Here, using an in vitro model system, we tested several potential mechanisms of a direct effect of paclitaxel on MDSC, which might be involved in paclitaxel-induced down-regulation of MDSC and its anti-tumor potential in mice. We hypothesized that decreased level of MDSC in vivo after paclitaxel administration might be due to either the (i) blockage of MDSC generation, (ii) induction of MDSC apoptosis, or (iii) stimulation of MDSC differentiation. Our results revealed that paclitaxel in ultra-low concentrations neither increased MDSC apoptosis nor blocked MDSC generation but stimulated MDSC differentiation towards DC.

Materials and methods

Animals

Male C57BL/6 mice (6–8-week-old, Taconic Farms, Germantown, NY) were housed in a pathogen-free AAALAC-accredited facility under controlled temperature (22°C), relative humidity (55.5%), and 12-h light/dark cycles with a commercial rodent diet and water available ad libitum. C57BL/10ScNJ mice with a deletion of the Tlr4 gene (Jackson Lab., Bar Harbor, Maine) were used for the generation of TLR4−/− cells. All animal procedures were conducted under an animal protocol approved by the University of Pittsburgh Institutional Animal Care and Use Committee (IACUC).

MDSC cultures

Myeloid derived suppressor cells (MDSC) could be generated from the bone marrow precursors using granulocyte-macrophage/monocyte colony stimulating factor (GM-CSF), GM-CSF + IL-6 or different variations of growth factors and cytokines (e.g., c-kit ligand, IL-3, IL-6, thrombopoietin, VEGF, and FLT3L) (Rössner et al., 2005; Marigo et al., 2010; Zhou et al., 2010). The appearance of cells with similar properties and phenotype can be obtained from GM-CSF-driven, bone marrow-derived cultures by the addition of tumor-conditioned medium (Kusmartsev and Gabrilovich, 2006). In addition, bone marrow MDSC could be maintained in cultures supplemented with GM-CSF (Dolcetti et al., 2010).

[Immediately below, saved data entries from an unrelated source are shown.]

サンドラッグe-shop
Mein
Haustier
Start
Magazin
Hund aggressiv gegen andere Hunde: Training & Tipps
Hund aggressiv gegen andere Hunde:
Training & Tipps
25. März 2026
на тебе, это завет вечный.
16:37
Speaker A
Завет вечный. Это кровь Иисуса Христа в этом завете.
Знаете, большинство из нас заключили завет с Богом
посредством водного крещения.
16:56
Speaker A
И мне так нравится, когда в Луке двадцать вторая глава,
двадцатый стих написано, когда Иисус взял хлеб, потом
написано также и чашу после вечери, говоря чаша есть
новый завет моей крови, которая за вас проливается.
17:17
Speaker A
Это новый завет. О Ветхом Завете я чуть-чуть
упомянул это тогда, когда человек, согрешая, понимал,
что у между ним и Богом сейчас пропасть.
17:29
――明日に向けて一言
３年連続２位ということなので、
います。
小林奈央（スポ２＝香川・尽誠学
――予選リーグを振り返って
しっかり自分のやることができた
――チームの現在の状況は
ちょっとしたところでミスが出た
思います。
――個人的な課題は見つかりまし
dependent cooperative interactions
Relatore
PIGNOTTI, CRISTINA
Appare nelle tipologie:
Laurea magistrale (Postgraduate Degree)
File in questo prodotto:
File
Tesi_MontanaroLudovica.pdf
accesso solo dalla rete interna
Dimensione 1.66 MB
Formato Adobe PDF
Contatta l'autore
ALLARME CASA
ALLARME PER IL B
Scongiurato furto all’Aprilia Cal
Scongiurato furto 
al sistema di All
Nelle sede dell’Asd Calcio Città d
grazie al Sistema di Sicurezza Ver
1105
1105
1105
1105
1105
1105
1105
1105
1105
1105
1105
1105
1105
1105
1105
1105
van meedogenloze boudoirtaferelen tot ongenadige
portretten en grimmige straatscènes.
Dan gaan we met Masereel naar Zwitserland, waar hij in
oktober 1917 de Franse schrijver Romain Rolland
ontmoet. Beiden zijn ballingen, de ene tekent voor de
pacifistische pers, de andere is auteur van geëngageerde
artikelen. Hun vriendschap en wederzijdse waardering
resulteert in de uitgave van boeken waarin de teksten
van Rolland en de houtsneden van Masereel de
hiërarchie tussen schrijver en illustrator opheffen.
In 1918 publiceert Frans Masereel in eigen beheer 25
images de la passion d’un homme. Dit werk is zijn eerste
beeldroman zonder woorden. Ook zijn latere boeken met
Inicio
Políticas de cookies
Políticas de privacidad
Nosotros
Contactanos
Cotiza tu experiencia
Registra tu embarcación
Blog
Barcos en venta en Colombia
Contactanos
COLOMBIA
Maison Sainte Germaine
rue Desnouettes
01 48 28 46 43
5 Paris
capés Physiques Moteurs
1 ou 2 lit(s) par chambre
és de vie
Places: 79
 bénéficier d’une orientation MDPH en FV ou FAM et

Therefore, to collect, maintain, and generate MDSC cultures, bone marrow cells were isolated from murine femur and tibia, depleted of erythrocytes, CD4+, CD8+, and B220+ cells, and cultured overnight in RPMI 1640 medium supplemented with 10% fetal bovine serum, 50 μg gentamicin/ml, 1 mM sodium pyruvate, 2 mM L-glutamine, and 0.1 mM non-essential amino acids (all from Invitrogen, Grant Island, NY) at 37°C in 5% CO2. The non-adherent cells were collected and seeded in complete medium containing 1000 U GM-CSF/ml alone or in combination with 5 ng IL-6/ml (both agents from PeproTech, Rocky Hill, NJ) for 5–7 days. Paclitaxel (Mayne Pharma, Salisbury South, Australia) was added on Day 1 or Day 4, and the MDSC were then harvested and analyzed on Days 5, 6, and 7 of the culture regimen.

Flow cytometry

To assess MDSC phenotype, cultured cells were washed in FACS buffer (Hank’s balanced salt solution [HBSS] containing 0.1% [w/v] bovine serum albumin and 0.1% [w/v] NaN3) and stained for MDSC markers (CD11b, Gr-1, and Ly6C). Furthermore, the differentiation of MDSC into DC was analyzed by staining for DC-related markers (CD11b, CD11c, CD80, CD86, I-Ab, and CD40). All antibodies used for these staining protocols were purchased in fluorochrome-conjugated forms (as rat antimouse monoclonal antibodies) from BD Biosciences (San Diego, CA). Cells were analyzed on a FACScan flow cytometer using the Cell Quest 1.0 software (all from BD Biosciences). A minimum of 10,000 events/sample was acquired. The results were expressed as the percentage of positive cells.

Apoptosis measurement

To analyze the level of apoptosis induced by paclitaxel, MDSC were treated with 1, 50, or 200 nM paclitaxel for 24 h and then double-stained with FITC-conjugated Annexin V (BD Biosciences) and 10 μg propidium iodide/ml (Sigma, Saint Louis, MO), as described in Balkir et al. (2004). The levels of cell apoptosis were determined by FACScan with Cell Quest 1.0 software. Early and late apoptotic cells were defined as AnnexinV+PI or AnnexinV+PI+, respectively. A minimum of 10,000 events/sample was acquired.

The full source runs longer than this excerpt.